- Vir Location within Bosnia and Herzegovina
- Coordinates: 43°31′17″N 17°12′47″E﻿ / ﻿43.52139°N 17.21306°E
- Country: Bosnia and Herzegovina
- Entity: Federation of Bosnia and Herzegovina
- Canton: West Herzegovina Canton
- Municipality: Posušje

Area
- • Total: 30.46 km^{2} (11.76 sq mi)

Population (2013)
- • Total: 1,626
- • Density: 53.38/km^{2} (138.3/sq mi)
- Time zone: UTC+1 (CET)
- • Summer (DST): UTC+2 (CEST)

= Vir, Posušje =

Vir is a village in the municipality of Posušje in West Herzegovina Canton, the Federation of Bosnia and Herzegovina, Bosnia and Herzegovina. Until 1945, it was part of the Kotar of Tomislavgrad.

== History ==

It has a rich history, starting from the time of the younger (Neolithic) Stone Age and from its older means the existing remains of man in the Žukoška cave in the neighbouring village of Zagorje, from Roman times to the present day. Illyrian mounds, remains of Roman fortifications, Roman money, stećak tombstones, etc. were found in the area of Vir.

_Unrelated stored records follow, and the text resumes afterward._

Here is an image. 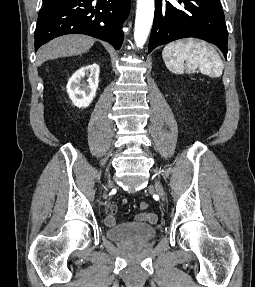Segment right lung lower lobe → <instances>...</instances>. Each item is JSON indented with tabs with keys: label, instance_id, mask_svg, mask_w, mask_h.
Instances as JSON below:
<instances>
[{
	"label": "right lung lower lobe",
	"instance_id": "1",
	"mask_svg": "<svg viewBox=\"0 0 255 287\" xmlns=\"http://www.w3.org/2000/svg\"><path fill=\"white\" fill-rule=\"evenodd\" d=\"M130 0H51L40 10L35 30V51L55 37L80 33L109 42L123 43L122 24Z\"/></svg>",
	"mask_w": 255,
	"mask_h": 287
}]
</instances>
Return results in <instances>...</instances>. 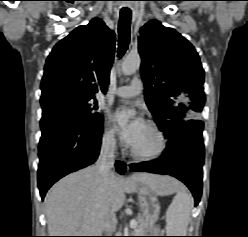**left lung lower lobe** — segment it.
I'll return each mask as SVG.
<instances>
[{"label":"left lung lower lobe","mask_w":248,"mask_h":237,"mask_svg":"<svg viewBox=\"0 0 248 237\" xmlns=\"http://www.w3.org/2000/svg\"><path fill=\"white\" fill-rule=\"evenodd\" d=\"M203 125L197 119L181 123L168 138L167 147L160 158L131 164V169L176 177L190 189L197 205L202 193Z\"/></svg>","instance_id":"obj_1"}]
</instances>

In the whole of Herzegovina, Vir was the last to fall under Turkish rule until 1513. During World War I and II, many people from Vir died, and many took part in the last Homeland War.

==Population==

Vir
| godina popisa | 2013. | 1991. | 1981. | 1971. |
|---|---|---|---|---|
| Hrvati | 1.621 (99,7%) | 1.658 (98,98%) | 1.741 (99,08%) | 1.860 (99,35%) |
| Srbi | 0 | 0 | 9 (0,51%) | 5 (0,26%) |
| Muslimani | 0 | 0 | 1 (0,05%) | 3 (0,16%) |
| Jugoslaveni | 0 | 0 | 5 (0,28%) | 0 |
| ostali i nepoznato | 5 (0,3%) | 17 (1,01%) | 1 (0,05%) | 4 (0,21%) |
| ukupno | 1.626 | 1.675 | 1.757 | 1.872 |

According to the 2013 census, its population was 1,626.